Bisnis.com, JAKARTA — Dunia usaha mengkhawatirkan potensi gelombang pemutusan hubungan kerja (PHK) yang menghantam industri tekstil dan garmen pada 2025 seiring dengan kebijakan pemerintah yang menetapkan upah minimum provinsi (UMP) 6,5% dan tarif PPN 12% pada awal Januari 2025.
Ketua Umum Asosiasi Pengusaha Indonesia (Apindo) 2023–2028 Shinta Widjaja Kamdani mengakui PHK menjadi salah satu permasalahan yang akan menghampiri dunia usaha, terutama industri padat karya. Shinta menyebut industri ini semakin mengkhawatirkan.
“Potensi PHK ini yang menurut kami menjadi salah satu permasalahan dan tantangan utama yang mungkin harus menjadi perhatian,” kata Shinta dalam konferensi pers Outlook Perekonomian Apindo 2025, Jakarta, Kamis (19/12/2024).
Shinta juga menyoroti jumlah kelas menengah yang semakin menurun. Dia menuturkan jumlah penduduk kelas menengah yang turun semakin besar, dari 57,33 juta orang pada 2019 menjadi 47,85 juta orang pada 2024. Padahal, ungkap dia, kelas menengah Indonesia berperan penting dalam mendongkrak konsumsi nasional.
Di samping itu, Shinta menyebut kondisi akan semakin serius seiring dengan langkah pemerintah yang akan menggulirkan tarif PPN 12% pada tahun depan. Untuk itu, ungkap dia, inkonsistensi kebijakan dari ketenagakerjaan harus menjadi perhatian.
Pasalnya, inkonsistensi kebijakan ketenagakerjaan berpotensi mengancam stabilitas investasi dan lapangan kerja di Indonesia dengan pergantian regulasi ketenagakerjaan dan kebijakan pengupahan yang kurang transparan seperti penetapan UMP 2025 yang dinaikkan sebesar 6,5% tanpa kejelasan dasar perhitungannya.
Baca Juga
“Ini semua yang sekarang banyak sekali terkena [PHK] adalah industri padat karya, karena kondisinya kurang baik terutama tekstil, garmen yang sudah mulai melakukan banyak sekali PHK,” ujarnya.

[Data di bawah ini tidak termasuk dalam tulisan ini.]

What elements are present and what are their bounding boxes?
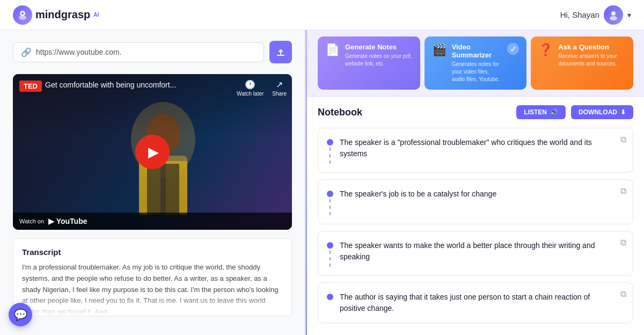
note-dot-area-2 (327, 188, 333, 215)
speaker-icon: 🔊 (550, 108, 558, 116)
ask-question-card[interactable]: ❓ Ask a Question Receive answers to your… (531, 37, 633, 90)
ask-icon: ❓ (538, 43, 553, 57)
note-dot-2 (327, 191, 333, 197)
copy-button-3[interactable]: ⧉ (620, 238, 626, 247)
transcript-fade (13, 294, 291, 316)
url-input-wrapper: 🔗 (13, 42, 264, 62)
logo-area: mindgrasp AI (13, 5, 99, 25)
notebook-title: Notebook (318, 107, 362, 118)
logo-text: mindgrasp (35, 9, 90, 21)
note-text-2: The speaker's job is to be a catalyst fo… (340, 188, 609, 200)
video-actions: 🕐 Watch later ↗ Share (237, 79, 287, 97)
note-card-1: The speaker is a "professional troublema… (318, 128, 633, 173)
download-button[interactable]: DOWNLOAD ⬇ (571, 105, 633, 119)
play-button[interactable]: ▶ (135, 135, 170, 169)
link-icon: 🔗 (21, 47, 32, 57)
note-text-3: The speaker wants to make the world a be… (340, 240, 609, 263)
ted-badge: TED (19, 81, 42, 92)
clock-icon: 🕐 (245, 79, 255, 90)
chevron-down-icon[interactable]: ▾ (627, 11, 631, 19)
generate-notes-card[interactable]: 📄 Generate Notes Generate notes on your … (318, 37, 420, 90)
generate-content: Generate Notes Generate notes on your pd… (345, 43, 413, 68)
copy-icon-4: ⧉ (620, 289, 626, 298)
url-area: 🔗 (13, 41, 292, 63)
upload-button[interactable] (269, 41, 292, 63)
copy-icon-1: ⧉ (620, 135, 626, 144)
video-check-icon: ✓ (507, 43, 519, 55)
user-greeting: Hi, Shayan (560, 10, 599, 19)
watch-later-label: Watch later (237, 91, 264, 97)
feature-cards-row: 📄 Generate Notes Generate notes on your … (307, 30, 644, 97)
share-icon: ↗ (276, 79, 283, 90)
transcript-title: Transcript (22, 247, 283, 257)
right-panel: 📄 Generate Notes Generate notes on your … (307, 30, 644, 335)
download-icon: ⬇ (620, 108, 626, 116)
user-area: Hi, Shayan ▾ (560, 5, 631, 25)
video-thumbnail: TED Get comfortable with being uncomfort… (13, 74, 292, 230)
url-input[interactable] (36, 48, 256, 56)
note-dot-area-1 (327, 137, 333, 164)
app-header: mindgrasp AI Hi, Shayan ▾ (0, 0, 644, 30)
copy-icon-2: ⧉ (620, 186, 626, 195)
note-dot-area-4 (327, 292, 333, 300)
share-action[interactable]: ↗ Share (272, 79, 287, 97)
watch-on-label: Watch on (19, 218, 44, 224)
play-icon: ▶ (148, 144, 159, 161)
generate-title: Generate Notes (345, 43, 413, 51)
video-card-desc: Generates notes for your video files, au… (452, 61, 502, 83)
note-line-1 (330, 148, 331, 164)
generate-icon: 📄 (325, 43, 340, 57)
video-title: Get comfortable with being uncomfort... (45, 81, 176, 89)
note-card-2: The speaker's job is to be a catalyst fo… (318, 179, 633, 224)
svg-point-2 (21, 12, 24, 14)
chat-button[interactable]: 💬 (9, 303, 32, 326)
copy-icon-3: ⧉ (620, 238, 626, 247)
youtube-bar: Watch on ▶ YouTube (13, 213, 292, 230)
note-text-1: The speaker is a "professional troublema… (340, 137, 609, 159)
video-card-title: Video Summarizer (452, 43, 502, 59)
transcript-box: Transcript I'm a professional troublemak… (13, 238, 292, 316)
watch-later-action[interactable]: 🕐 Watch later (237, 79, 264, 97)
note-card-4: The author is saying that it takes just … (318, 282, 633, 323)
listen-button[interactable]: LISTEN 🔊 (516, 105, 566, 119)
ask-content: Ask a Question Receive answers to your d… (558, 43, 626, 68)
logo-icon (13, 5, 32, 25)
listen-label: LISTEN (524, 108, 547, 116)
avatar[interactable] (604, 5, 623, 25)
logo-super: AI (93, 12, 99, 18)
copy-button-2[interactable]: ⧉ (620, 186, 626, 196)
svg-point-3 (611, 11, 616, 16)
share-label: Share (272, 91, 287, 97)
notebook-header: Notebook LISTEN 🔊 DOWNLOAD ⬇ (318, 105, 633, 119)
note-dot-4 (327, 294, 333, 300)
video-summarizer-card[interactable]: 🎬 Video Summarizer Generates notes for y… (425, 37, 527, 90)
video-card-icon: 🎬 (432, 43, 447, 57)
note-line-2 (330, 199, 331, 215)
video-container[interactable]: TED Get comfortable with being uncomfort… (13, 74, 292, 230)
ask-title: Ask a Question (558, 43, 626, 51)
note-card-3: The speaker wants to make the world a be… (318, 231, 633, 276)
notebook-area: Notebook LISTEN 🔊 DOWNLOAD ⬇ (307, 97, 644, 335)
youtube-logo: ▶ YouTube (48, 217, 87, 225)
chat-icon: 💬 (14, 308, 27, 321)
svg-point-4 (610, 16, 617, 20)
note-text-4: The author is saying that it takes just … (340, 292, 609, 314)
note-dot-3 (327, 242, 333, 249)
svg-point-1 (19, 16, 26, 20)
main-content: 🔗 (0, 30, 644, 335)
ask-desc: Receive answers to your documents and so… (558, 53, 626, 68)
copy-button-1[interactable]: ⧉ (620, 135, 626, 144)
notebook-actions: LISTEN 🔊 DOWNLOAD ⬇ (516, 105, 633, 119)
note-dot-1 (327, 139, 333, 145)
note-line-3 (330, 251, 331, 267)
left-panel: 🔗 (0, 30, 306, 335)
note-dot-area-3 (327, 240, 333, 267)
generate-desc: Generate notes on your pdf, website link… (345, 53, 413, 68)
download-label: DOWNLOAD (579, 108, 617, 116)
copy-button-4[interactable]: ⧉ (620, 289, 626, 299)
video-content: Video Summarizer Generates notes for you… (452, 43, 502, 83)
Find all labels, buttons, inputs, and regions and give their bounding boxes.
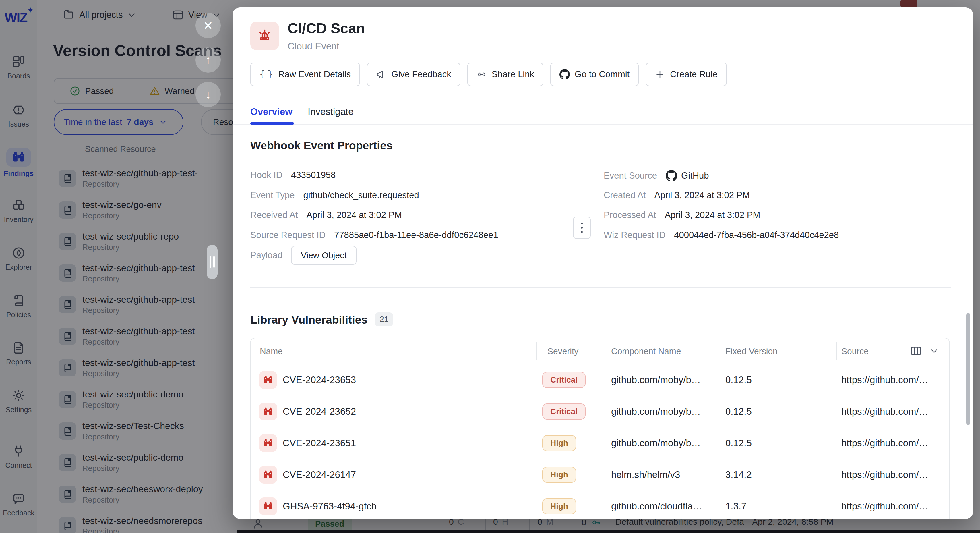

Shinta menuturkan bahwa pemerintah perlu memberikan PPh badan untuk membantu industri padat karya serta subsidi BPJS Ketenagakerjaan.
“Kami sudah memberikan usulan, PPh badan [untuk industri padat karya] dan BPJS Ketenagakerjaan itu sudah kami sudah berikan usulan karena kami tahu pemerintah mungkin sulit untuk mengubah karena ini sudah ditetapkan,” ujarnya.
Secara umum, Apindo memprediksi pertumbuhan ekonomi Indonesia masih akan tumbuh di kisaran 4,9%—5,2% secara tahunan (year-on-year/yoy). Prediksi ini dengan melihat berbagai indikator, seperti kondisi lingkungan strategis global yang belum stabil dan inflasi global yang belum sepenuhnya terkendali.
Kemudian, berlanjutnya penurunan kelas menengah akibat tekanan kenaikan PPN pada barang-barang tertentu, potensi PHK akibat kenaikan UMP yang tidak diimbangi dengan produktivitas, hingga berakhirnya era boom commodity (windfall) dari komoditas minyak kelapa sawit atau crude palm oil (CPO) dan batubara.